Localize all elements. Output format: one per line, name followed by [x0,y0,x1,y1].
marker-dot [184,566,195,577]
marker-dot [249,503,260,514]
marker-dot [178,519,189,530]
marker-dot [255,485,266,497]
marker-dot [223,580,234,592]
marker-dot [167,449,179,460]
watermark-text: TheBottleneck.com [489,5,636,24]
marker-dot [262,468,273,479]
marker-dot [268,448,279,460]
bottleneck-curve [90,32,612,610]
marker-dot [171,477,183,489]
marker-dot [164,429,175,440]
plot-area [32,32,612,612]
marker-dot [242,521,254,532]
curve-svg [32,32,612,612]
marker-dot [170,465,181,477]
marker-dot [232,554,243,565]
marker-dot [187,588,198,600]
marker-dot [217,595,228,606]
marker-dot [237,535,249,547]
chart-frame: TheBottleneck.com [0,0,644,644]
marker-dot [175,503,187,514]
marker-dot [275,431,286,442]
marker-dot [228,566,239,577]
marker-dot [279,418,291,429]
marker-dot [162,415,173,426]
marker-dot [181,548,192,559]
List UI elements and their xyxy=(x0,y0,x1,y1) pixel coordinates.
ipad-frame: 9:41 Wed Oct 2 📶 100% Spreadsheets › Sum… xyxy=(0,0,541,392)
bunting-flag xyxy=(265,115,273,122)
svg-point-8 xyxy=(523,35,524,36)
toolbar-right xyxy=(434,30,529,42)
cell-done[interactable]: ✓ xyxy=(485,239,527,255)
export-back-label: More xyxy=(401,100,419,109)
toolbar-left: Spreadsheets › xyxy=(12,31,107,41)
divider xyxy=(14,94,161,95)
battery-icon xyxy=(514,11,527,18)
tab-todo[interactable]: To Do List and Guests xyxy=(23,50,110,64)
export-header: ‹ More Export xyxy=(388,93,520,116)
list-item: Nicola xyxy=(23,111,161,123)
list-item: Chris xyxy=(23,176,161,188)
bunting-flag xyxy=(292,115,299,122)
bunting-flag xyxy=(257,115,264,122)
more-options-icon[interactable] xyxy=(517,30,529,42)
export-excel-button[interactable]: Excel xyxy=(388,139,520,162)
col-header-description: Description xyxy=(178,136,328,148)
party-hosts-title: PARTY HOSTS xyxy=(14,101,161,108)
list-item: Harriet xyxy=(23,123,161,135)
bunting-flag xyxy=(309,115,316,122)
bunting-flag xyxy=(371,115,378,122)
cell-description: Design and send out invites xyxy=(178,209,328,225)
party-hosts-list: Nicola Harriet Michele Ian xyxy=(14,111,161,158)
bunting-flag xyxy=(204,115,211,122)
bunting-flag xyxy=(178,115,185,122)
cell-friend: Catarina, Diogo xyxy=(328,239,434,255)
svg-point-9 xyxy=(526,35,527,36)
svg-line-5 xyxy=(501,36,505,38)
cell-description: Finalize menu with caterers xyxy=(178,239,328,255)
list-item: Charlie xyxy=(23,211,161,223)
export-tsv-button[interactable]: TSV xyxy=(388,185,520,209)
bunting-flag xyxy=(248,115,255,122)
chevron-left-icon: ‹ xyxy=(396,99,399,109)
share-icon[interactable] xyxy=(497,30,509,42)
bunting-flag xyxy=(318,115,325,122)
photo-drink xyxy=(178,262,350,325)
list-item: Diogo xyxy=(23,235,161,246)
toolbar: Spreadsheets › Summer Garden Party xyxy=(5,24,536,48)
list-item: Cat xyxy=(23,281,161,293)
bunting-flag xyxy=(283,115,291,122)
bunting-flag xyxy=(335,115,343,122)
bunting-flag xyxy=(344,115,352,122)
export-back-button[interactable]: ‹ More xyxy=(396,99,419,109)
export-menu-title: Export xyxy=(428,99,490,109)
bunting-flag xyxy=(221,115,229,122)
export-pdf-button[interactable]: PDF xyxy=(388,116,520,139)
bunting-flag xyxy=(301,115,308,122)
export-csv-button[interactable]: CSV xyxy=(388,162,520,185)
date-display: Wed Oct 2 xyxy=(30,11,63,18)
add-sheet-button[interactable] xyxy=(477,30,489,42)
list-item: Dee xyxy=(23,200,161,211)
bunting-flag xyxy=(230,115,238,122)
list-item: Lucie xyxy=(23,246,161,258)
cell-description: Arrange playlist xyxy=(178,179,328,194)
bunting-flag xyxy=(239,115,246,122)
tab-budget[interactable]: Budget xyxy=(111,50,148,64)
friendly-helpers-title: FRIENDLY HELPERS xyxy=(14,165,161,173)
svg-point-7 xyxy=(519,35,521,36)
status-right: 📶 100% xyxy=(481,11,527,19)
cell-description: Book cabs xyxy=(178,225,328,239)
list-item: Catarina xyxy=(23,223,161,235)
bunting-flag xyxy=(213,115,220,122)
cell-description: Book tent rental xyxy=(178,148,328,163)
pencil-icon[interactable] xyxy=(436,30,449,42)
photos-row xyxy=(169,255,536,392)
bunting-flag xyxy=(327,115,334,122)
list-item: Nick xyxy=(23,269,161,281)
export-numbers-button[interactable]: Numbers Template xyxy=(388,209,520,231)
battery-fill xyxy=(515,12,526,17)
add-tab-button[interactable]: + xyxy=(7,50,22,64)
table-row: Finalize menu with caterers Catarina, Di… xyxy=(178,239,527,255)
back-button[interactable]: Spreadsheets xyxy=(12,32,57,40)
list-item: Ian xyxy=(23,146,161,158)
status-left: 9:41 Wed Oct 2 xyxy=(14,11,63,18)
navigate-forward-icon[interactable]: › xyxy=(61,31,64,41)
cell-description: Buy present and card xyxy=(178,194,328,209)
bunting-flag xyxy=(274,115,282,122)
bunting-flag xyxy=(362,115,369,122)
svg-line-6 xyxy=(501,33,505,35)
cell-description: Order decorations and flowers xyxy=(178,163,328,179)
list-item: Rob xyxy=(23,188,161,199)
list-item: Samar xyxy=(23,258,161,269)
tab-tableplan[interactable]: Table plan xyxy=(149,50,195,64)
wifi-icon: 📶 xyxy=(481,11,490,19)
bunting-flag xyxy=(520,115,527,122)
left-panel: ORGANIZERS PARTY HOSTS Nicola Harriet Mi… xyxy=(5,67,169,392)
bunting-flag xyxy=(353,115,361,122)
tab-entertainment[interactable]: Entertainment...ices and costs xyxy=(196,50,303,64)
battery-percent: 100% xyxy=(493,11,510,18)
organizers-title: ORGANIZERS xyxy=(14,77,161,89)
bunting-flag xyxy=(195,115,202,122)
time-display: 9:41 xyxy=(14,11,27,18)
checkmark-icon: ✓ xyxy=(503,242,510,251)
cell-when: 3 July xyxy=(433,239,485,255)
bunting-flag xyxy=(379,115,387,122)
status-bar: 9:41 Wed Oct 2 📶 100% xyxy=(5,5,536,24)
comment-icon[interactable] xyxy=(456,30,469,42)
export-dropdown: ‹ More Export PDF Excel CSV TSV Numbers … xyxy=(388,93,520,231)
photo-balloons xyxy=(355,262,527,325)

##############################

## ACTION ITEM
Repeat all of the material above exactly, with no line dropped.

## SOLUTION TO THIS EXERCISE
Localize all elements. Output format: one per line, name followed by [x0,y0,x1,y1].
marker-dot [184,566,195,577]
marker-dot [249,503,260,514]
marker-dot [178,519,189,530]
marker-dot [255,485,266,497]
marker-dot [223,580,234,592]
marker-dot [167,449,179,460]
watermark-text: TheBottleneck.com [489,5,636,24]
marker-dot [262,468,273,479]
marker-dot [268,448,279,460]
bottleneck-curve [90,32,612,610]
marker-dot [171,477,183,489]
marker-dot [164,429,175,440]
plot-area [32,32,612,612]
marker-dot [242,521,254,532]
curve-svg [32,32,612,612]
marker-dot [170,465,181,477]
marker-dot [232,554,243,565]
marker-dot [187,588,198,600]
marker-dot [217,595,228,606]
marker-dot [237,535,249,547]
chart-frame: TheBottleneck.com [0,0,644,644]
marker-dot [175,503,187,514]
marker-dot [275,431,286,442]
marker-dot [228,566,239,577]
marker-dot [279,418,291,429]
marker-dot [162,415,173,426]
marker-dot [181,548,192,559]
List UI elements and their xyxy=(x0,y0,x1,y1) pixel coordinates.
ipad-frame: 9:41 Wed Oct 2 📶 100% Spreadsheets › Sum… xyxy=(0,0,541,392)
bunting-flag xyxy=(265,115,273,122)
svg-point-8 xyxy=(523,35,524,36)
toolbar-right xyxy=(434,30,529,42)
cell-done[interactable]: ✓ xyxy=(485,239,527,255)
export-back-label: More xyxy=(401,100,419,109)
toolbar-left: Spreadsheets › xyxy=(12,31,107,41)
divider xyxy=(14,94,161,95)
battery-icon xyxy=(514,11,527,18)
tab-todo[interactable]: To Do List and Guests xyxy=(23,50,110,64)
export-header: ‹ More Export xyxy=(388,93,520,116)
list-item: Nicola xyxy=(23,111,161,123)
list-item: Chris xyxy=(23,176,161,188)
bunting-flag xyxy=(292,115,299,122)
bunting-flag xyxy=(257,115,264,122)
more-options-icon[interactable] xyxy=(517,30,529,42)
export-excel-button[interactable]: Excel xyxy=(388,139,520,162)
col-header-description: Description xyxy=(178,136,328,148)
party-hosts-title: PARTY HOSTS xyxy=(14,101,161,108)
list-item: Harriet xyxy=(23,123,161,135)
bunting-flag xyxy=(309,115,316,122)
bunting-flag xyxy=(371,115,378,122)
cell-description: Design and send out invites xyxy=(178,209,328,225)
party-hosts-list: Nicola Harriet Michele Ian xyxy=(14,111,161,158)
bunting-flag xyxy=(204,115,211,122)
bunting-flag xyxy=(178,115,185,122)
cell-friend: Catarina, Diogo xyxy=(328,239,434,255)
svg-point-9 xyxy=(526,35,527,36)
svg-line-5 xyxy=(501,36,505,38)
cell-description: Finalize menu with caterers xyxy=(178,239,328,255)
list-item: Charlie xyxy=(23,211,161,223)
export-tsv-button[interactable]: TSV xyxy=(388,185,520,209)
bunting-flag xyxy=(248,115,255,122)
chevron-left-icon: ‹ xyxy=(396,99,399,109)
share-icon[interactable] xyxy=(497,30,509,42)
bunting-flag xyxy=(318,115,325,122)
photo-drink xyxy=(178,262,350,325)
list-item: Diogo xyxy=(23,235,161,246)
toolbar: Spreadsheets › Summer Garden Party xyxy=(5,24,536,48)
list-item: Cat xyxy=(23,281,161,293)
bunting-flag xyxy=(283,115,291,122)
bunting-flag xyxy=(335,115,343,122)
bunting-flag xyxy=(344,115,352,122)
export-back-button[interactable]: ‹ More xyxy=(396,99,419,109)
export-menu-title: Export xyxy=(428,99,490,109)
bunting-flag xyxy=(221,115,229,122)
export-pdf-button[interactable]: PDF xyxy=(388,116,520,139)
bunting-flag xyxy=(301,115,308,122)
export-csv-button[interactable]: CSV xyxy=(388,162,520,185)
date-display: Wed Oct 2 xyxy=(30,11,63,18)
add-sheet-button[interactable] xyxy=(477,30,489,42)
list-item: Dee xyxy=(23,200,161,211)
bunting-flag xyxy=(230,115,238,122)
list-item: Lucie xyxy=(23,246,161,258)
cell-description: Arrange playlist xyxy=(178,179,328,194)
bunting-flag xyxy=(239,115,246,122)
tab-budget[interactable]: Budget xyxy=(111,50,148,64)
friendly-helpers-title: FRIENDLY HELPERS xyxy=(14,165,161,173)
svg-point-7 xyxy=(519,35,521,36)
status-right: 📶 100% xyxy=(481,11,527,19)
cell-description: Book cabs xyxy=(178,225,328,239)
list-item: Catarina xyxy=(23,223,161,235)
bunting-flag xyxy=(213,115,220,122)
cell-description: Book tent rental xyxy=(178,148,328,163)
pencil-icon[interactable] xyxy=(436,30,449,42)
photos-row xyxy=(169,255,536,392)
bunting-flag xyxy=(327,115,334,122)
list-item: Nick xyxy=(23,269,161,281)
export-numbers-button[interactable]: Numbers Template xyxy=(388,209,520,231)
battery-fill xyxy=(515,12,526,17)
add-tab-button[interactable]: + xyxy=(7,50,22,64)
table-row: Finalize menu with caterers Catarina, Di… xyxy=(178,239,527,255)
back-button[interactable]: Spreadsheets xyxy=(12,32,57,40)
list-item: Ian xyxy=(23,146,161,158)
status-left: 9:41 Wed Oct 2 xyxy=(14,11,63,18)
navigate-forward-icon[interactable]: › xyxy=(61,31,64,41)
cell-description: Buy present and card xyxy=(178,194,328,209)
bunting-flag xyxy=(274,115,282,122)
bunting-flag xyxy=(362,115,369,122)
svg-line-6 xyxy=(501,33,505,35)
cell-description: Order decorations and flowers xyxy=(178,163,328,179)
list-item: Rob xyxy=(23,188,161,199)
list-item: Samar xyxy=(23,258,161,269)
tab-tableplan[interactable]: Table plan xyxy=(149,50,195,64)
wifi-icon: 📶 xyxy=(481,11,490,19)
bunting-flag xyxy=(520,115,527,122)
left-panel: ORGANIZERS PARTY HOSTS Nicola Harriet Mi… xyxy=(5,67,169,392)
bunting-flag xyxy=(353,115,361,122)
tab-entertainment[interactable]: Entertainment...ices and costs xyxy=(196,50,303,64)
battery-percent: 100% xyxy=(493,11,510,18)
organizers-title: ORGANIZERS xyxy=(14,77,161,89)
bunting-flag xyxy=(195,115,202,122)
time-display: 9:41 xyxy=(14,11,27,18)
checkmark-icon: ✓ xyxy=(503,242,510,251)
cell-when: 3 July xyxy=(433,239,485,255)
bunting-flag xyxy=(379,115,387,122)
status-bar: 9:41 Wed Oct 2 📶 100% xyxy=(5,5,536,24)
comment-icon[interactable] xyxy=(456,30,469,42)
export-dropdown: ‹ More Export PDF Excel CSV TSV Numbers … xyxy=(388,93,520,231)
photo-balloons xyxy=(355,262,527,325)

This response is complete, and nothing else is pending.